Some of the areas Biden is protecting were already withdrawn from oil and gas leasing by Trump during the final weeks of the 2020 presidential campaign. But the incoming president’s protections for waters hugging Florida’s west coast and the southeast US were set to expire in 2032, whereas Biden is making them permanent. 

Trump’s transition team criticized the plan, with spokeswoman Karoline Leavitt calling it “a disgraceful decision designed to exact political revenge on the American people who gave President Trump a mandate to increase drilling and lower gas prices.”

“Joe Biden clearly wants high gas prices to be his legacy,” she said in an emailed statement. “Rest assured, Joe Biden will fail, and we will drill, baby, drill.”
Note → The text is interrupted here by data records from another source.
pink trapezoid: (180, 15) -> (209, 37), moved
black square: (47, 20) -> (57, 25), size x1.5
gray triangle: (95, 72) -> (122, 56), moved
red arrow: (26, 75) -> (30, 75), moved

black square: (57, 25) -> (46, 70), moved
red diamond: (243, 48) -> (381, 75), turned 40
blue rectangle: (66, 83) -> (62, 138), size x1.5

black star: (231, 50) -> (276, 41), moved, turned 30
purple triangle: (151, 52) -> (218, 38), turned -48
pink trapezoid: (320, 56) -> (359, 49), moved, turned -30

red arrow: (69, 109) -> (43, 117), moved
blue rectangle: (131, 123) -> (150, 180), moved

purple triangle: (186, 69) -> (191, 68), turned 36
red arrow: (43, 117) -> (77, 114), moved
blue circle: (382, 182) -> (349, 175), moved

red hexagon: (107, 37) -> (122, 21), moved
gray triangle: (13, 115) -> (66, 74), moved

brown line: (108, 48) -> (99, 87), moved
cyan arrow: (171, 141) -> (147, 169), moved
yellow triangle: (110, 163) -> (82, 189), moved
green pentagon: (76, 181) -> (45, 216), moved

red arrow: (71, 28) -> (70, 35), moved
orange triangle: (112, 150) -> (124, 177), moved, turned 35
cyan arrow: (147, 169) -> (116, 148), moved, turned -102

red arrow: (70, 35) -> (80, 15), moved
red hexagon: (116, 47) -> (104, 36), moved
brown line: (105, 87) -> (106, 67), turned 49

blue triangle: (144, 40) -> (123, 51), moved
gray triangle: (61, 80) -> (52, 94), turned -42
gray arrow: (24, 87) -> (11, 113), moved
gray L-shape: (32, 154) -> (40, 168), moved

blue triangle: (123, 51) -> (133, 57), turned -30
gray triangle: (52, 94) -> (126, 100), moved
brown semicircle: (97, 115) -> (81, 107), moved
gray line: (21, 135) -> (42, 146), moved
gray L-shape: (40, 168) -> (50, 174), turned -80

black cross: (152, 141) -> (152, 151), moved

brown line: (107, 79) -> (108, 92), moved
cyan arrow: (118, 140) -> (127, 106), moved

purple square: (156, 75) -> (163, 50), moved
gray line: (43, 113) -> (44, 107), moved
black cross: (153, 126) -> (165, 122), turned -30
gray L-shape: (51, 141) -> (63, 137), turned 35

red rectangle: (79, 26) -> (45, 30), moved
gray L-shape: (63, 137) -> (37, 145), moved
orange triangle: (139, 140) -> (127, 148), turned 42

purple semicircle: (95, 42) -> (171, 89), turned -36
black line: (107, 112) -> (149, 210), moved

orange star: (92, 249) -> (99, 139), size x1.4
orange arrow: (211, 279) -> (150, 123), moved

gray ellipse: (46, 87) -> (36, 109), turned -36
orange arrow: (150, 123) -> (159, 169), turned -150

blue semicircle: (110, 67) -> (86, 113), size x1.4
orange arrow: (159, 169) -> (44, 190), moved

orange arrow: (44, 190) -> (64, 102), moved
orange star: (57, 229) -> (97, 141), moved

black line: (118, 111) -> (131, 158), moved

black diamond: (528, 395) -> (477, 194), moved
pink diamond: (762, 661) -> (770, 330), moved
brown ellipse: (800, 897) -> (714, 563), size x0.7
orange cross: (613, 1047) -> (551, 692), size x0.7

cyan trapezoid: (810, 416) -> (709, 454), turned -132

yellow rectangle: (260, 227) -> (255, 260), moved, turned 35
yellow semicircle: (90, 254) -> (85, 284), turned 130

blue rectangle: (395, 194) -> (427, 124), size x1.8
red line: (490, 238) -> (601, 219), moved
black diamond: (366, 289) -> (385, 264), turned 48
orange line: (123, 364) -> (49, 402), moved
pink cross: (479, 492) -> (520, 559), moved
Trump could issue an order revoking the designations as soon as he’s inaugurated, just as he did with President Barack Obama’s withdrawals in 2017. Yet an Alaska-based federal district court rejected Trump’s reversal, and no appeals court has ever ruled on the matter. 

Republican and Democratic politicians from coastal states have pushed to keep some of the affected waters free from drilling, especially near Florida and along the US West Coast. The 2010 Deepwater Horizon disaster, which killed 10 people and spewed millions of barrels of crude, highlighted the enduring risks of offshore drilling, particularly for coastal communities whose economies are intertwined with tourism.

“We are excited and thankful that the Biden administration recognizes the immense value of Florida’s Gulf Coast,” said Martha Collins, executive director of the Healthy Gulf nonprofit advocacy group. “From its white sandy beaches to its vibrant marine life, Florida’s Gulf Coast defines a way of life cherished by millions,” and “today’s decision helps protect this special area from industrial oil and gas operations.”

Industry Reaction

Oil industry leaders panned the move, saying widespread restrictions — even on territory that’s of little interest for drilling now — undermine domestic energy potential. 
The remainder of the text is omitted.